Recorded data
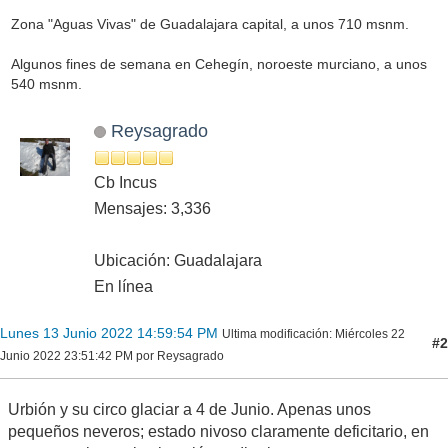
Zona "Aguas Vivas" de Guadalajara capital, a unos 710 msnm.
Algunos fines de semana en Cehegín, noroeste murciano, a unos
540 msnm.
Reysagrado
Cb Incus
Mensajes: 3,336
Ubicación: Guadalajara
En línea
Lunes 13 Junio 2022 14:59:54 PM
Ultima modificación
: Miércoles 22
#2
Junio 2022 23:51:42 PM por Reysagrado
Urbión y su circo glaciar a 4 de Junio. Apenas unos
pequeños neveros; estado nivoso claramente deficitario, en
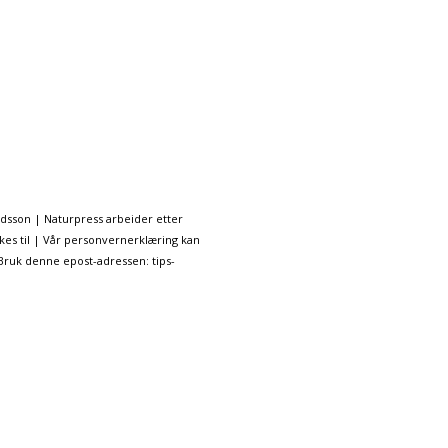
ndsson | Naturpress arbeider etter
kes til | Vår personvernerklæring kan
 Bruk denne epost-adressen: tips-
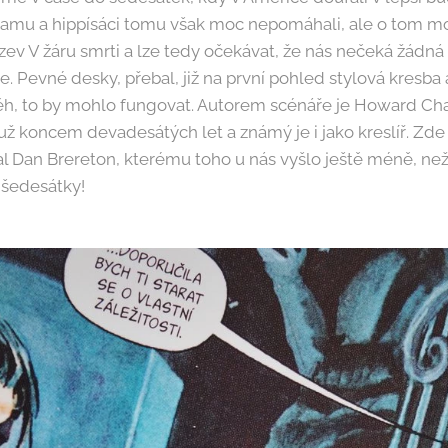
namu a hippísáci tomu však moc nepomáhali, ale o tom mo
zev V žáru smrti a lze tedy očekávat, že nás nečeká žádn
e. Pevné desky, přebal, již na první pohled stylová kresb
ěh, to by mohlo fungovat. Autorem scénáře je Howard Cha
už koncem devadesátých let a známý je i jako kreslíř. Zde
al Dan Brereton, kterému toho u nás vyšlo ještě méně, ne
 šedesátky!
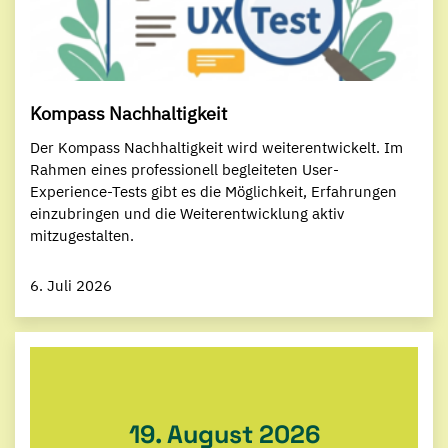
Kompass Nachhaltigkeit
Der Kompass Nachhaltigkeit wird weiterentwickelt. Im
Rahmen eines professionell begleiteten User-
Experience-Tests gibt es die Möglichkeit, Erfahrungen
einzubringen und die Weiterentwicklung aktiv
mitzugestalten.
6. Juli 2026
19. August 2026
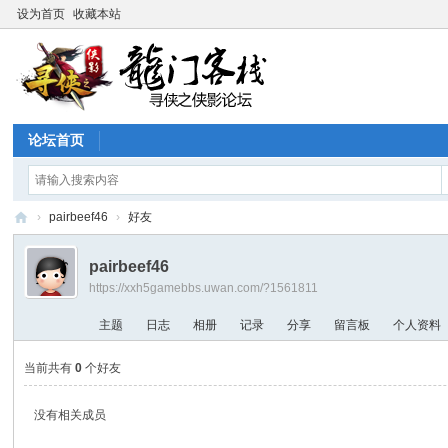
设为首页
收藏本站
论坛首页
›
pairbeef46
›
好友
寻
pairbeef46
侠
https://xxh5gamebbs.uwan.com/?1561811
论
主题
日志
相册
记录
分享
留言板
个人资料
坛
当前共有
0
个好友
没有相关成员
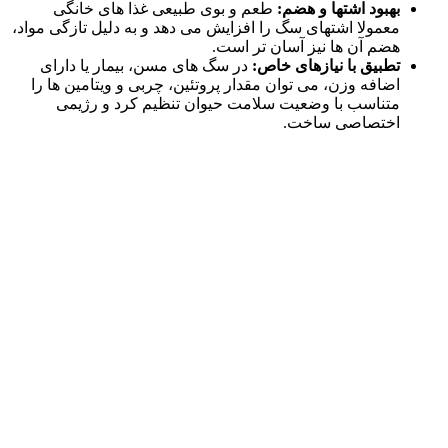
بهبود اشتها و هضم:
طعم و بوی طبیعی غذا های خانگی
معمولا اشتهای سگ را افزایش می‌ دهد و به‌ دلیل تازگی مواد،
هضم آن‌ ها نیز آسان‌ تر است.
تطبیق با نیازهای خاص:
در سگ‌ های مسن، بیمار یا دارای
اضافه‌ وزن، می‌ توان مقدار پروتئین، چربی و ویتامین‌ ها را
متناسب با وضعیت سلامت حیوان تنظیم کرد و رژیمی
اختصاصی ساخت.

Aim of the task → Above are the records; return the lines in them from the one with "Mensajes: 3,336" to the one with "بهبود اشتها و", inclusive, exactly and without images.

Written reply →
Mensajes: 3,336
Ubicación: Guadalajara
En línea
Lunes 13 Junio 2022 14:59:54 PM
Ultima modificación
: Miércoles 22
#2
Junio 2022 23:51:42 PM por Reysagrado
Urbión y su circo glaciar a 4 de Junio. Apenas unos
pequeños neveros; estado nivoso claramente deficitario, en
ndsson | Naturpress arbeider etter
kes til | Vår personvernerklæring kan
 Bruk denne epost-adressen: tips-
namu a hippísáci tomu však moc nepomáhali, ale o tom mo
zev V žáru smrti a lze tedy očekávat, že nás nečeká žádn
e. Pevné desky, přebal, již na první pohled stylová kresb
ěh, to by mohlo fungovat. Autorem scénáře je Howard Cha
už koncem devadesátých let a známý je i jako kreslíř. Zde
al Dan Brereton, kterému toho u nás vyšlo ještě méně, ne
 šedesátky!
Kompass Nachhaltigkeit
Der Kompass Nachhaltigkeit wird weiterentwickelt. Im
Rahmen eines professionell begleiteten User-
Experience-Tests gibt es die Möglichkeit, Erfahrungen
einzubringen und die Weiterentwicklung aktiv
mitzugestalten.
6. Juli 2026
19. August 2026
设为首页
收藏本站
论坛首页
›
pairbeef46
›
好友
寻
pairbeef46
侠
https://xxh5gamebbs.uwan.com/?1561811
论
主题
日志
相册
记录
分享
留言板
个人资料
坛
当前共有
0
个好友
没有相关成员
بهبود اشتها و هضم:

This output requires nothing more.